Exactly as written, set down each line of the data below except its pictures.

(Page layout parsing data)
◆ ◆ ◆

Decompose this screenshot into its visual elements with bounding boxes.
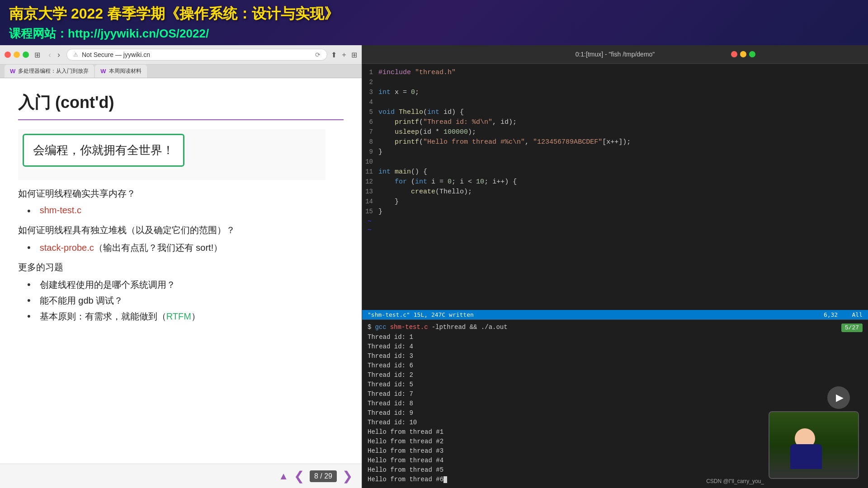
security-icon: ⚠ bbox=[73, 52, 78, 58]
bullet-1-item-1: shm-test.c bbox=[27, 205, 344, 217]
output-8: Thread id: 8 bbox=[368, 399, 863, 408]
output-7: Thread id: 7 bbox=[368, 389, 863, 399]
code-line-13: 13 create(Thello); bbox=[362, 188, 868, 197]
traffic-lights bbox=[5, 52, 29, 58]
browser-panel: ⊞ ‹ › ⚠ Not Secure — jyywiki.cn ⟳ ⬆ ＋ ⊞ bbox=[0, 45, 362, 488]
grid-view-button[interactable]: ⊞ bbox=[351, 51, 357, 59]
back-button[interactable]: ‹ bbox=[46, 49, 54, 61]
stack-probe-link[interactable]: stack-probe.c bbox=[40, 243, 94, 253]
nav-left-button[interactable]: ❮ bbox=[294, 469, 304, 483]
code-line-4: 4 bbox=[362, 98, 868, 108]
bullet-list-3: 创建线程使用的是哪个系统调用？ 能不能用 gdb 调试？ 基本原则：有需求，就能… bbox=[27, 279, 344, 323]
exercise-2: 能不能用 gdb 调试？ bbox=[27, 295, 344, 307]
code-line-14: 14 } bbox=[362, 197, 868, 207]
csdn-watermark: CSDN @l"ll_carry_you_ bbox=[706, 478, 764, 484]
play-overlay-button[interactable]: ▶ bbox=[827, 386, 850, 409]
slide-nav: ▲ ❮ 8 / 29 ❯ bbox=[0, 464, 362, 488]
cmd-flags: -lpthread && ./a.out bbox=[432, 324, 508, 331]
code-area[interactable]: 1 #include "thread.h" 2 3 int x = 0; 4 bbox=[362, 64, 868, 310]
output-3: Thread id: 3 bbox=[368, 352, 863, 361]
tab-reading[interactable]: W 本周阅读材料 bbox=[95, 65, 146, 78]
rtfm-link[interactable]: RTFM bbox=[166, 311, 191, 321]
highlight-box: 会编程，你就拥有全世界！ bbox=[23, 134, 184, 167]
output-5: Thread id: 2 bbox=[368, 371, 863, 380]
tab-icon-1: W bbox=[10, 68, 15, 75]
address-bar[interactable]: ⚠ Not Secure — jyywiki.cn ⟳ bbox=[66, 49, 327, 61]
section-1-text: 如何证明线程确实共享内存？ bbox=[18, 188, 344, 200]
status-filename: "shm-test.c" 15L, 247C written bbox=[368, 311, 474, 318]
bullet-list-1: shm-test.c bbox=[27, 205, 344, 217]
tab-bar: W 多处理器编程：从入门到放弃 W 本周阅读材料 bbox=[0, 65, 362, 78]
code-line-12: 12 for (int i = 0; i < 10; i++) { bbox=[362, 178, 868, 188]
prompt-symbol: $ bbox=[368, 324, 371, 331]
section-2-text: 如何证明线程具有独立堆栈（以及确定它们的范围）？ bbox=[18, 224, 344, 236]
terminal-traffic-lights bbox=[731, 51, 755, 57]
term-maximize-button[interactable] bbox=[749, 51, 755, 57]
sync-icon: ⟳ bbox=[315, 51, 321, 58]
output-1: Thread id: 1 bbox=[368, 333, 863, 342]
output-2: Thread id: 4 bbox=[368, 342, 863, 352]
tilde-1: ~ bbox=[362, 217, 868, 226]
section-3-text: 更多的习题 bbox=[18, 261, 344, 273]
slide-title: 入门 (cont'd) bbox=[18, 92, 344, 120]
tilde-2: ~ bbox=[362, 226, 868, 235]
tab-icon-2: W bbox=[100, 68, 106, 75]
code-line-1: 1 #include "thread.h" bbox=[362, 68, 868, 78]
maximize-button[interactable] bbox=[23, 52, 29, 58]
page-indicator: 8 / 29 bbox=[310, 470, 337, 482]
output-6: Thread id: 5 bbox=[368, 380, 863, 389]
nav-right-button[interactable]: ❯ bbox=[342, 469, 353, 483]
code-line-11: 11 int main() { bbox=[362, 168, 868, 178]
code-status-bar: "shm-test.c" 15L, 247C written 6,32 All bbox=[362, 310, 868, 319]
browser-chrome: ⊞ ‹ › ⚠ Not Secure — jyywiki.cn ⟳ ⬆ ＋ ⊞ bbox=[0, 45, 362, 65]
sidebar-toggle-button[interactable]: ⊞ bbox=[33, 50, 42, 60]
banner-title: 南京大学 2022 春季学期《操作系统：设计与实现》 bbox=[9, 4, 859, 24]
exercise-3: 基本原则：有需求，就能做到（RTFM） bbox=[27, 310, 344, 323]
code-line-9: 9 } bbox=[362, 148, 868, 158]
banner-subtitle: 课程网站：http://jyywiki.cn/OS/2022/ bbox=[9, 26, 859, 42]
new-tab-button[interactable]: ＋ bbox=[340, 50, 348, 60]
code-line-10: 10 bbox=[362, 158, 868, 168]
highlight-text: 会编程，你就拥有全世界！ bbox=[33, 143, 174, 157]
cmd-file: shm-test.c bbox=[390, 324, 428, 331]
code-line-6: 6 printf("Thread id: %d\n", id); bbox=[362, 118, 868, 128]
term-close-button[interactable] bbox=[731, 51, 737, 57]
terminal-prompt: $ gcc shm-test.c -lpthread && ./a.out bbox=[368, 324, 863, 331]
code-line-3: 3 int x = 0; bbox=[362, 88, 868, 98]
terminal-counter: 5/27 bbox=[841, 324, 863, 332]
cmd-gcc: gcc bbox=[375, 324, 386, 331]
code-line-15: 15 } bbox=[362, 207, 868, 217]
code-line-2: 2 bbox=[362, 78, 868, 88]
person-body bbox=[790, 444, 822, 469]
address-text: Not Secure — jyywiki.cn bbox=[82, 51, 311, 58]
webcam-overlay bbox=[769, 411, 859, 479]
term-minimize-button[interactable] bbox=[740, 51, 746, 57]
terminal-titlebar: 0:1:[tmux] - "fish /tmp/demo" bbox=[362, 45, 868, 64]
close-button[interactable] bbox=[5, 52, 11, 58]
exercise-1: 创建线程使用的是哪个系统调用？ bbox=[27, 279, 344, 291]
bullet-2-item-1: stack-probe.c（输出有点乱？我们还有 sort!） bbox=[27, 242, 344, 254]
terminal-title: 0:1:[tmux] - "fish /tmp/demo" bbox=[576, 51, 655, 58]
code-line-8: 8 printf("Hello from thread #%c\n", "123… bbox=[362, 138, 868, 148]
tab-label-2: 本周阅读材料 bbox=[109, 67, 142, 75]
output-4: Thread id: 6 bbox=[368, 361, 863, 371]
share-button[interactable]: ⬆ bbox=[331, 51, 337, 59]
bullet-list-2: stack-probe.c（输出有点乱？我们还有 sort!） bbox=[27, 242, 344, 254]
nav-up-button[interactable]: ▲ bbox=[278, 470, 288, 482]
minimize-button[interactable] bbox=[14, 52, 20, 58]
play-icon: ▶ bbox=[836, 392, 844, 404]
shm-test-link[interactable]: shm-test.c bbox=[40, 205, 81, 216]
code-line-5: 5 void Thello(int id) { bbox=[362, 108, 868, 118]
tab-multiprocessor[interactable]: W 多处理器编程：从入门到放弃 bbox=[5, 65, 94, 78]
status-position: 6,32 All bbox=[824, 311, 863, 318]
forward-button[interactable]: › bbox=[55, 49, 63, 61]
code-line-7: 7 usleep(id * 100000); bbox=[362, 128, 868, 138]
top-banner: 南京大学 2022 春季学期《操作系统：设计与实现》 课程网站：http://j… bbox=[0, 0, 868, 45]
tab-label-1: 多处理器编程：从入门到放弃 bbox=[18, 67, 89, 75]
slide-content: 入门 (cont'd) 会编程，你就拥有全世界！ 如何证明线程确实共享内存？ s… bbox=[0, 78, 362, 464]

◆ ◆ ◆

[ANSWER TO THE EXERCISE]
Decompose this screenshot into its visual elements with bounding boxes.
security-icon: ⚠ bbox=[73, 52, 78, 58]
bullet-1-item-1: shm-test.c bbox=[27, 205, 344, 217]
output-8: Thread id: 8 bbox=[368, 399, 863, 408]
output-7: Thread id: 7 bbox=[368, 389, 863, 399]
code-line-13: 13 create(Thello); bbox=[362, 188, 868, 197]
traffic-lights bbox=[5, 52, 29, 58]
browser-panel: ⊞ ‹ › ⚠ Not Secure — jyywiki.cn ⟳ ⬆ ＋ ⊞ bbox=[0, 45, 362, 488]
grid-view-button[interactable]: ⊞ bbox=[351, 51, 357, 59]
back-button[interactable]: ‹ bbox=[46, 49, 54, 61]
stack-probe-link[interactable]: stack-probe.c bbox=[40, 243, 94, 253]
nav-left-button[interactable]: ❮ bbox=[294, 469, 304, 483]
code-line-4: 4 bbox=[362, 98, 868, 108]
bullet-list-3: 创建线程使用的是哪个系统调用？ 能不能用 gdb 调试？ 基本原则：有需求，就能… bbox=[27, 279, 344, 323]
exercise-2: 能不能用 gdb 调试？ bbox=[27, 295, 344, 307]
code-line-14: 14 } bbox=[362, 197, 868, 207]
csdn-watermark: CSDN @l"ll_carry_you_ bbox=[706, 478, 764, 484]
play-overlay-button[interactable]: ▶ bbox=[827, 386, 850, 409]
slide-nav: ▲ ❮ 8 / 29 ❯ bbox=[0, 464, 362, 488]
cmd-flags: -lpthread && ./a.out bbox=[432, 324, 508, 331]
code-area[interactable]: 1 #include "thread.h" 2 3 int x = 0; 4 bbox=[362, 64, 868, 310]
output-3: Thread id: 3 bbox=[368, 352, 863, 361]
tab-reading[interactable]: W 本周阅读材料 bbox=[95, 65, 146, 78]
rtfm-link[interactable]: RTFM bbox=[166, 311, 191, 321]
highlight-box: 会编程，你就拥有全世界！ bbox=[23, 134, 184, 167]
output-5: Thread id: 2 bbox=[368, 371, 863, 380]
tab-icon-1: W bbox=[10, 68, 15, 75]
address-bar[interactable]: ⚠ Not Secure — jyywiki.cn ⟳ bbox=[66, 49, 327, 61]
section-1-text: 如何证明线程确实共享内存？ bbox=[18, 188, 344, 200]
status-filename: "shm-test.c" 15L, 247C written bbox=[368, 311, 474, 318]
bullet-list-1: shm-test.c bbox=[27, 205, 344, 217]
tab-bar: W 多处理器编程：从入门到放弃 W 本周阅读材料 bbox=[0, 65, 362, 78]
code-line-12: 12 for (int i = 0; i < 10; i++) { bbox=[362, 178, 868, 188]
prompt-symbol: $ bbox=[368, 324, 371, 331]
section-2-text: 如何证明线程具有独立堆栈（以及确定它们的范围）？ bbox=[18, 224, 344, 236]
terminal-traffic-lights bbox=[731, 51, 755, 57]
term-maximize-button[interactable] bbox=[749, 51, 755, 57]
sync-icon: ⟳ bbox=[315, 51, 321, 58]
output-1: Thread id: 1 bbox=[368, 333, 863, 342]
output-2: Thread id: 4 bbox=[368, 342, 863, 352]
tilde-1: ~ bbox=[362, 217, 868, 226]
section-3-text: 更多的习题 bbox=[18, 261, 344, 273]
slide-title: 入门 (cont'd) bbox=[18, 92, 344, 120]
tilde-2: ~ bbox=[362, 226, 868, 235]
tab-icon-2: W bbox=[100, 68, 106, 75]
code-line-1: 1 #include "thread.h" bbox=[362, 68, 868, 78]
maximize-button[interactable] bbox=[23, 52, 29, 58]
page-indicator: 8 / 29 bbox=[310, 470, 337, 482]
output-6: Thread id: 5 bbox=[368, 380, 863, 389]
nav-right-button[interactable]: ❯ bbox=[342, 469, 353, 483]
code-line-11: 11 int main() { bbox=[362, 168, 868, 178]
code-status-bar: "shm-test.c" 15L, 247C written 6,32 All bbox=[362, 310, 868, 319]
browser-chrome: ⊞ ‹ › ⚠ Not Secure — jyywiki.cn ⟳ ⬆ ＋ ⊞ bbox=[0, 45, 362, 65]
sidebar-toggle-button[interactable]: ⊞ bbox=[33, 50, 42, 60]
banner-title: 南京大学 2022 春季学期《操作系统：设计与实现》 bbox=[9, 4, 859, 24]
exercise-3: 基本原则：有需求，就能做到（RTFM） bbox=[27, 310, 344, 323]
code-line-9: 9 } bbox=[362, 148, 868, 158]
banner-subtitle: 课程网站：http://jyywiki.cn/OS/2022/ bbox=[9, 26, 859, 42]
new-tab-button[interactable]: ＋ bbox=[340, 50, 348, 60]
code-line-10: 10 bbox=[362, 158, 868, 168]
highlight-text: 会编程，你就拥有全世界！ bbox=[33, 143, 174, 157]
cmd-file: shm-test.c bbox=[390, 324, 428, 331]
code-line-6: 6 printf("Thread id: %d\n", id); bbox=[362, 118, 868, 128]
term-close-button[interactable] bbox=[731, 51, 737, 57]
terminal-prompt: $ gcc shm-test.c -lpthread && ./a.out bbox=[368, 324, 863, 331]
code-line-3: 3 int x = 0; bbox=[362, 88, 868, 98]
terminal-counter: 5/27 bbox=[841, 324, 863, 332]
cmd-gcc: gcc bbox=[375, 324, 386, 331]
code-line-15: 15 } bbox=[362, 207, 868, 217]
code-line-2: 2 bbox=[362, 78, 868, 88]
person-body bbox=[790, 444, 822, 469]
address-text: Not Secure — jyywiki.cn bbox=[82, 51, 311, 58]
webcam-overlay bbox=[769, 411, 859, 479]
term-minimize-button[interactable] bbox=[740, 51, 746, 57]
terminal-titlebar: 0:1:[tmux] - "fish /tmp/demo" bbox=[362, 45, 868, 64]
close-button[interactable] bbox=[5, 52, 11, 58]
exercise-1: 创建线程使用的是哪个系统调用？ bbox=[27, 279, 344, 291]
bullet-2-item-1: stack-probe.c（输出有点乱？我们还有 sort!） bbox=[27, 242, 344, 254]
terminal-title: 0:1:[tmux] - "fish /tmp/demo" bbox=[576, 51, 655, 58]
code-line-8: 8 printf("Hello from thread #%c\n", "123… bbox=[362, 138, 868, 148]
tab-label-2: 本周阅读材料 bbox=[109, 67, 142, 75]
output-4: Thread id: 6 bbox=[368, 361, 863, 371]
share-button[interactable]: ⬆ bbox=[331, 51, 337, 59]
bullet-list-2: stack-probe.c（输出有点乱？我们还有 sort!） bbox=[27, 242, 344, 254]
nav-up-button[interactable]: ▲ bbox=[278, 470, 288, 482]
minimize-button[interactable] bbox=[14, 52, 20, 58]
play-icon: ▶ bbox=[836, 392, 844, 404]
shm-test-link[interactable]: shm-test.c bbox=[40, 205, 81, 216]
code-line-5: 5 void Thello(int id) { bbox=[362, 108, 868, 118]
tab-multiprocessor[interactable]: W 多处理器编程：从入门到放弃 bbox=[5, 65, 94, 78]
status-position: 6,32 All bbox=[824, 311, 863, 318]
forward-button[interactable]: › bbox=[55, 49, 63, 61]
code-line-7: 7 usleep(id * 100000); bbox=[362, 128, 868, 138]
top-banner: 南京大学 2022 春季学期《操作系统：设计与实现》 课程网站：http://j… bbox=[0, 0, 868, 45]
tab-label-1: 多处理器编程：从入门到放弃 bbox=[18, 67, 89, 75]
slide-content: 入门 (cont'd) 会编程，你就拥有全世界！ 如何证明线程确实共享内存？ s… bbox=[0, 78, 362, 464]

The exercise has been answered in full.